■ EXERCISE DIRECTIONS
Where a line in the listing contains the string "служби", copy that line out.

■ DATA
▽
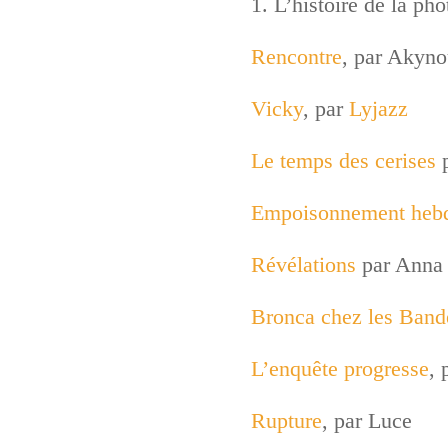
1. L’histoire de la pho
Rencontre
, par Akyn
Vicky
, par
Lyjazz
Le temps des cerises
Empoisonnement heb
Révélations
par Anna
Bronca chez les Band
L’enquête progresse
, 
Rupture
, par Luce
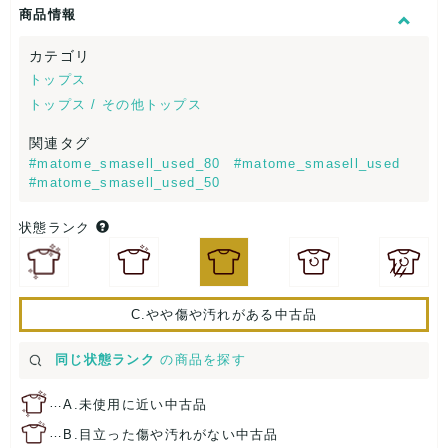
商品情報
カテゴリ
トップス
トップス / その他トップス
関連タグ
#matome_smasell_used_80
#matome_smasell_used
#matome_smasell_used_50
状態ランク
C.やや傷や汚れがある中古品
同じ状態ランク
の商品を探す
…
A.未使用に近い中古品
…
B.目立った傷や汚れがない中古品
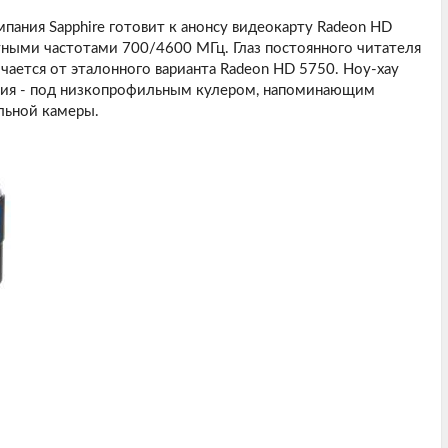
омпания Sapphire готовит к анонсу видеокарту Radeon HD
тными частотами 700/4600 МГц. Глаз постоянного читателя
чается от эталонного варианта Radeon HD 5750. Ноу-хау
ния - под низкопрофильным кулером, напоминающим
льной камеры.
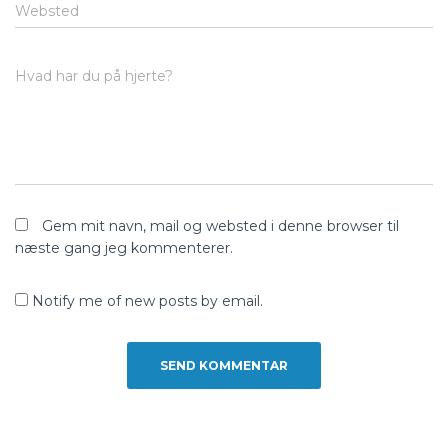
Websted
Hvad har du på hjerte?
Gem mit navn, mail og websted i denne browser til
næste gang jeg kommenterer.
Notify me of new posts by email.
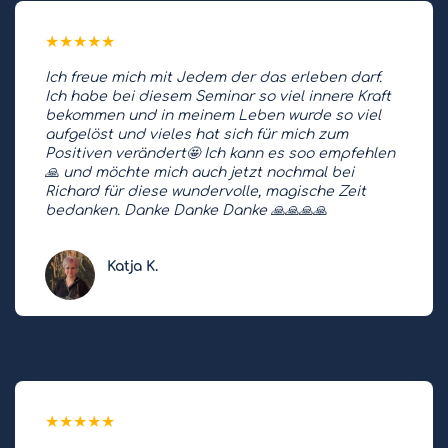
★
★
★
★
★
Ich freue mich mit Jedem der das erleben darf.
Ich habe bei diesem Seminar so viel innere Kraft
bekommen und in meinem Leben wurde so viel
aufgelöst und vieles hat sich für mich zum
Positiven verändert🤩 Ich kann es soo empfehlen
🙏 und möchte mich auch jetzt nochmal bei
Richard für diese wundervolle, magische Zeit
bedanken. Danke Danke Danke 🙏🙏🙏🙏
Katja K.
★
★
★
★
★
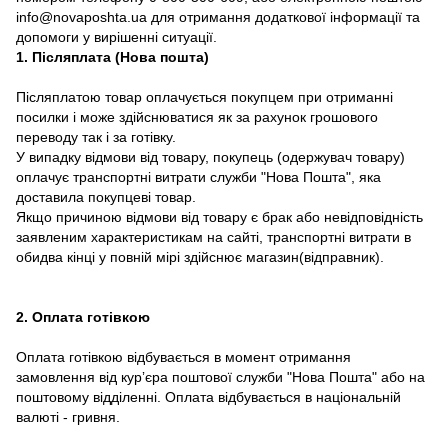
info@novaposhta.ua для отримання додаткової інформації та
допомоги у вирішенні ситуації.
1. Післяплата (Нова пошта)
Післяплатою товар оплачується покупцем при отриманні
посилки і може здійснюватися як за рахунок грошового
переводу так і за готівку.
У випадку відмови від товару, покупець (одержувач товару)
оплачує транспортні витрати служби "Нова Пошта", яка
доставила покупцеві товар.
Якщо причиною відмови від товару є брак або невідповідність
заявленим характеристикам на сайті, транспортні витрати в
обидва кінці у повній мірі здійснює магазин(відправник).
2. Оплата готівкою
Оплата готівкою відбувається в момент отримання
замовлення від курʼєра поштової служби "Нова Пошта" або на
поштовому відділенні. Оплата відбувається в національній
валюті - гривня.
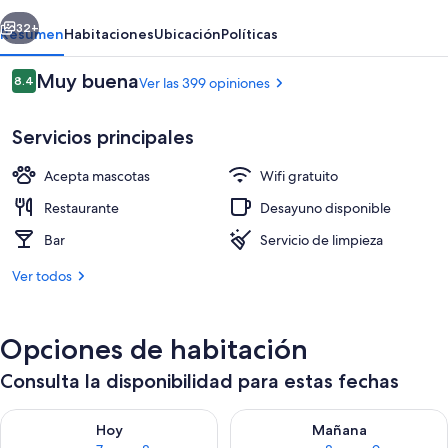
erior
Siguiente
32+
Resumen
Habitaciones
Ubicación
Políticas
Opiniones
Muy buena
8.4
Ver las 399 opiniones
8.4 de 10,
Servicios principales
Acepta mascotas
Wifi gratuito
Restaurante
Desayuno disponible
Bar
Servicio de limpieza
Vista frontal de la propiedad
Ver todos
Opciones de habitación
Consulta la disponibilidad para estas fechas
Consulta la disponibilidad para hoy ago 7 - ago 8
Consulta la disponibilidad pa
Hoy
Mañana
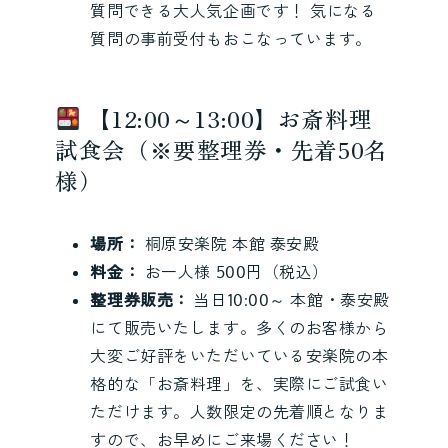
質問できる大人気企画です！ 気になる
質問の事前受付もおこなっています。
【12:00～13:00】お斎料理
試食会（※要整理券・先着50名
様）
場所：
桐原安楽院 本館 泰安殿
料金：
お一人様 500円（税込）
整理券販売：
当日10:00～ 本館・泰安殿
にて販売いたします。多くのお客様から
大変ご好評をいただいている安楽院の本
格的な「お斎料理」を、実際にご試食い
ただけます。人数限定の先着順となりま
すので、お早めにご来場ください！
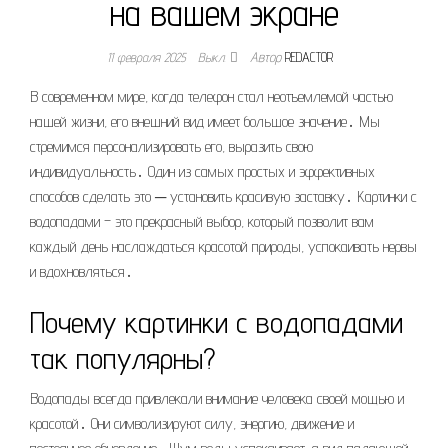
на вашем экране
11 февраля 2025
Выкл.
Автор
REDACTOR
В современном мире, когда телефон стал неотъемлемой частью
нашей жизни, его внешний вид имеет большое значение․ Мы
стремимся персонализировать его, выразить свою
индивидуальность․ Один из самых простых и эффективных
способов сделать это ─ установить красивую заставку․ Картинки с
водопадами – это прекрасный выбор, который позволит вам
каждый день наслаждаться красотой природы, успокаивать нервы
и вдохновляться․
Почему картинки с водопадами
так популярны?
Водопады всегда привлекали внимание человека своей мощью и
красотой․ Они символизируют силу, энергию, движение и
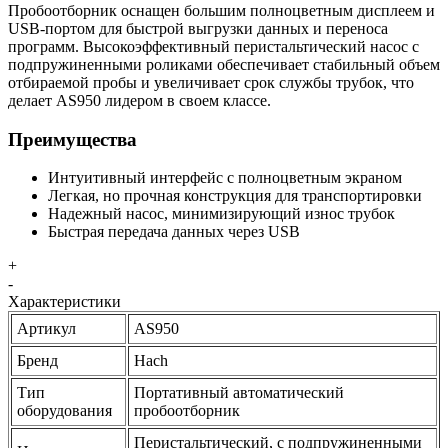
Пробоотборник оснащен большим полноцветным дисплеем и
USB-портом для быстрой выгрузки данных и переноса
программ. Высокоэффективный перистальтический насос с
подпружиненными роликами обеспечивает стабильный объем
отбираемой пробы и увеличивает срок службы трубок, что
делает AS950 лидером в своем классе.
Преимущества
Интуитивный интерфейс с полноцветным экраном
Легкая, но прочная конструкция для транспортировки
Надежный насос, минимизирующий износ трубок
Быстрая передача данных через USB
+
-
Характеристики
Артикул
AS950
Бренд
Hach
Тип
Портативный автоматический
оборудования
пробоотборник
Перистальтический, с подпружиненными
△
▽
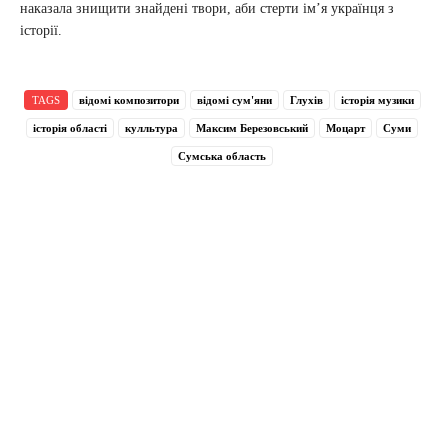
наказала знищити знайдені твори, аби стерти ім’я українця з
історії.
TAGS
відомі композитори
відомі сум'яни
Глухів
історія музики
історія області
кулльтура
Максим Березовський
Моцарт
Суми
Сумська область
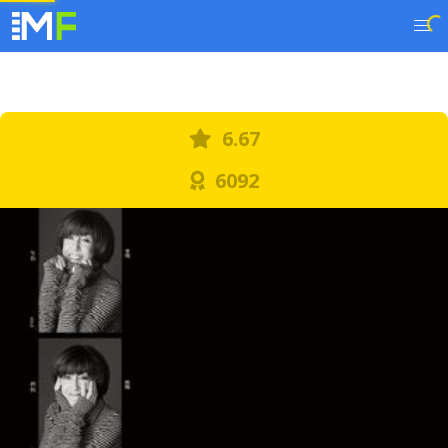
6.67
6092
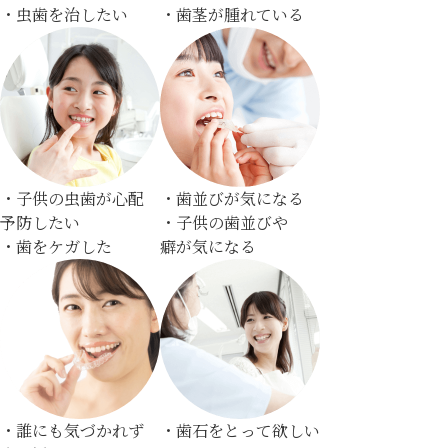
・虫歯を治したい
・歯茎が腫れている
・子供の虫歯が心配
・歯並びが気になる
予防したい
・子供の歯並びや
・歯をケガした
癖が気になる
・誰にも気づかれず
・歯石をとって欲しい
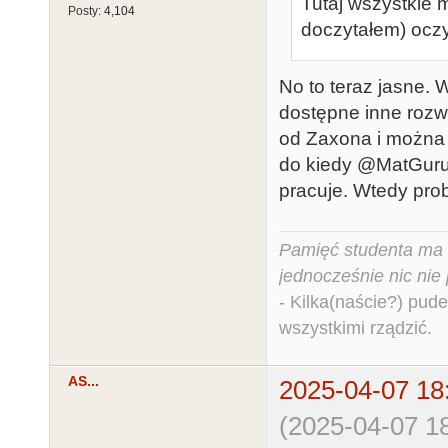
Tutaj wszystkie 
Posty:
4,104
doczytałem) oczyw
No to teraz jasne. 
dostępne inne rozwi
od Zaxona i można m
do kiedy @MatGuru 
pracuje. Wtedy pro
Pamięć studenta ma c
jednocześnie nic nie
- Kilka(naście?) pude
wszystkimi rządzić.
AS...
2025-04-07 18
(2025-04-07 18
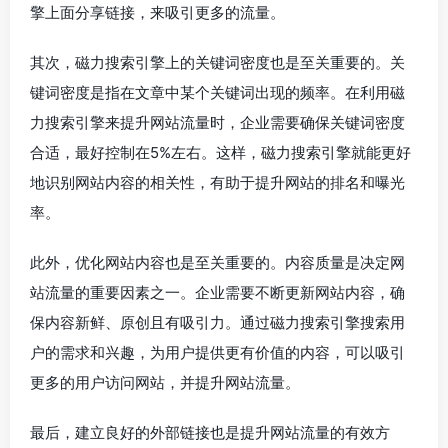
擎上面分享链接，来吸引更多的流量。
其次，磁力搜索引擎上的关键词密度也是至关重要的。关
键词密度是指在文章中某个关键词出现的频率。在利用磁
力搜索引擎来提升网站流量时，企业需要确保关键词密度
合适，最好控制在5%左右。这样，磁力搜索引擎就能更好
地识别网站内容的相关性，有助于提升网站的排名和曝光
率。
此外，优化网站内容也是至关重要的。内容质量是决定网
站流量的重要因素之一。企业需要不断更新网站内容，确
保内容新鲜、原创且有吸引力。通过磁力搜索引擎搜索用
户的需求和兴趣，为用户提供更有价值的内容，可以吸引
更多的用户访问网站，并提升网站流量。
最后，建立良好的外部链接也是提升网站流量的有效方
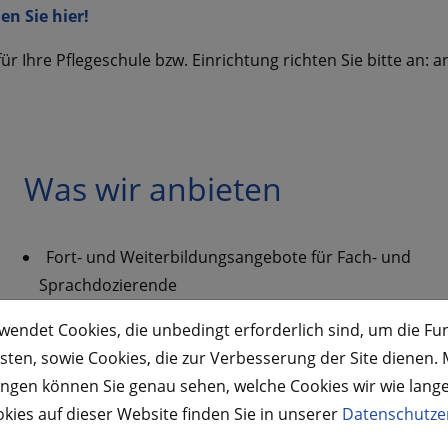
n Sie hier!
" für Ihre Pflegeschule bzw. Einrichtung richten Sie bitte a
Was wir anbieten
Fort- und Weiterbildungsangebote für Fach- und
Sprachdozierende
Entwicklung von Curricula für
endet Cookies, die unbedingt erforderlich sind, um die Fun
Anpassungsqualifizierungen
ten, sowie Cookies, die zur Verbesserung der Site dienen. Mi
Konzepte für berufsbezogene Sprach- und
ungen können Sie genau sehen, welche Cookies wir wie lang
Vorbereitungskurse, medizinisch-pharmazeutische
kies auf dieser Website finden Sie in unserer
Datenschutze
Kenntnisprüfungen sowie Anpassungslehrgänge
△
▽
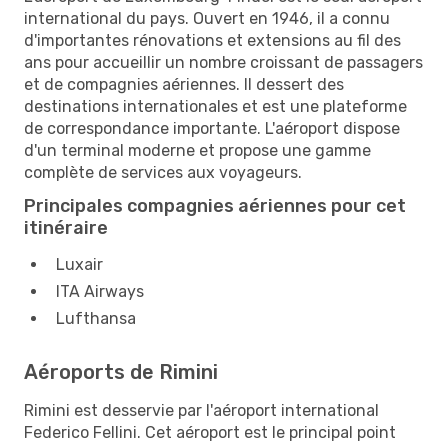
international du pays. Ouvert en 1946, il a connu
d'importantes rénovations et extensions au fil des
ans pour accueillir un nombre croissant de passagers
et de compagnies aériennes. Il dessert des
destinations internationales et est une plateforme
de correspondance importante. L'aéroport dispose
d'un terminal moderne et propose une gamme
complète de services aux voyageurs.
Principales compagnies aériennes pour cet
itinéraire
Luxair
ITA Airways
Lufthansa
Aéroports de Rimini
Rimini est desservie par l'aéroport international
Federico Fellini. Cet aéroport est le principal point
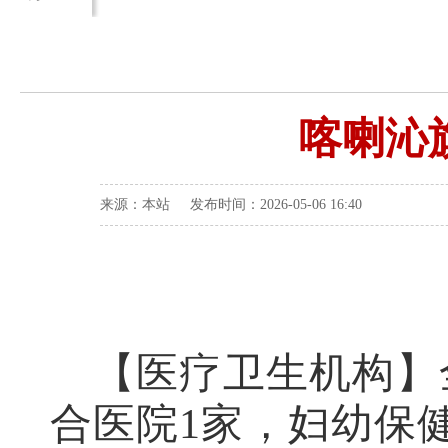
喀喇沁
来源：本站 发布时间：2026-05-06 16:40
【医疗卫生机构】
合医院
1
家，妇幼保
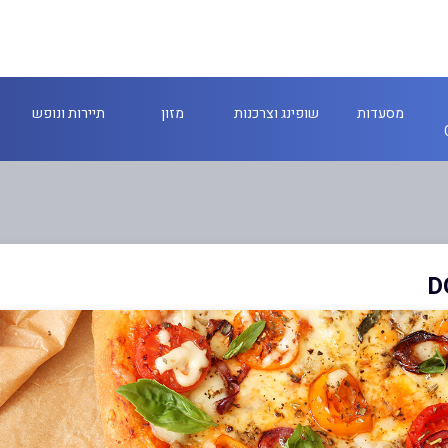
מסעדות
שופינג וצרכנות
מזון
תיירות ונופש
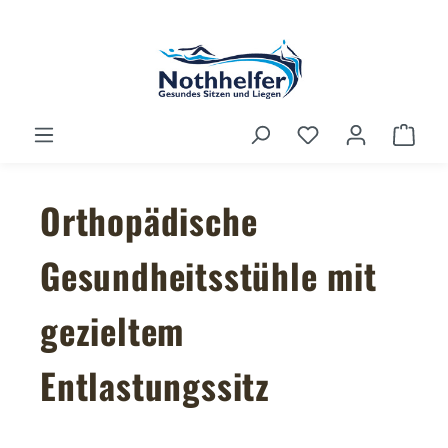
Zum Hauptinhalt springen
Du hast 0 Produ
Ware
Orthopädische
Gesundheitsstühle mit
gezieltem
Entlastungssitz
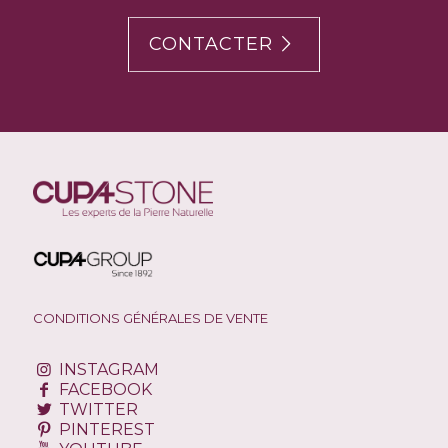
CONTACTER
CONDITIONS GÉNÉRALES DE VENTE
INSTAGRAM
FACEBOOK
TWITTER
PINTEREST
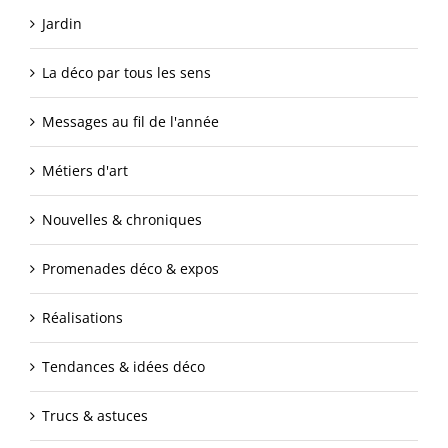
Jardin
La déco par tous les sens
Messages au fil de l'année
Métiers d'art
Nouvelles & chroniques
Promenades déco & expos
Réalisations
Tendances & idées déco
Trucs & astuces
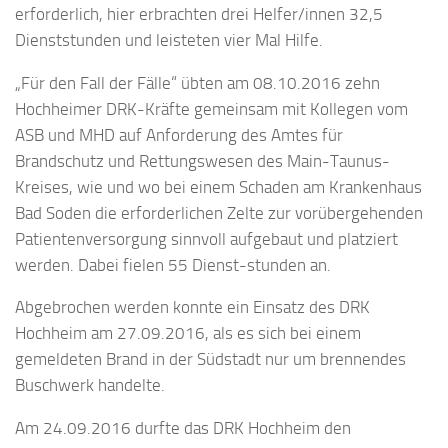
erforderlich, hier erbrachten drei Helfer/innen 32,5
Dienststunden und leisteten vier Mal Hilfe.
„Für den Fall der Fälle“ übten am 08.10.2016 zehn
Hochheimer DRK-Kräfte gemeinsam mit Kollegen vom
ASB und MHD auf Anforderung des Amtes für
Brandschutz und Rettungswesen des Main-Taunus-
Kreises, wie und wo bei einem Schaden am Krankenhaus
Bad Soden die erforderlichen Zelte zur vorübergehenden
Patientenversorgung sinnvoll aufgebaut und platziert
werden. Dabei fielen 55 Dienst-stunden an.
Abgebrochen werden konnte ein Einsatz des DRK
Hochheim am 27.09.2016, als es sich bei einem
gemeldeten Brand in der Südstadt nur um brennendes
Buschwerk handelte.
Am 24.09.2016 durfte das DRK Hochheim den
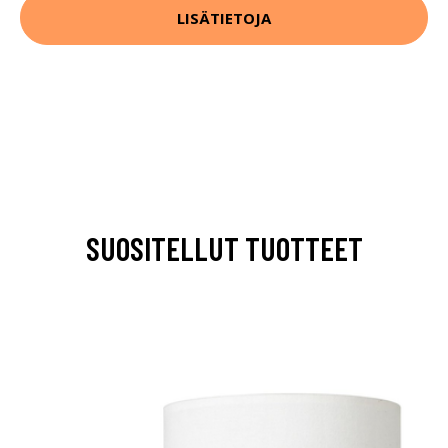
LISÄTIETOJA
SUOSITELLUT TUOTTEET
△
■ YOUR RESPONSE
оплачує транспортні витрати служби "Нова Пошта", яка
замовлення від курʼєра поштової служби "Нова Пошта" або на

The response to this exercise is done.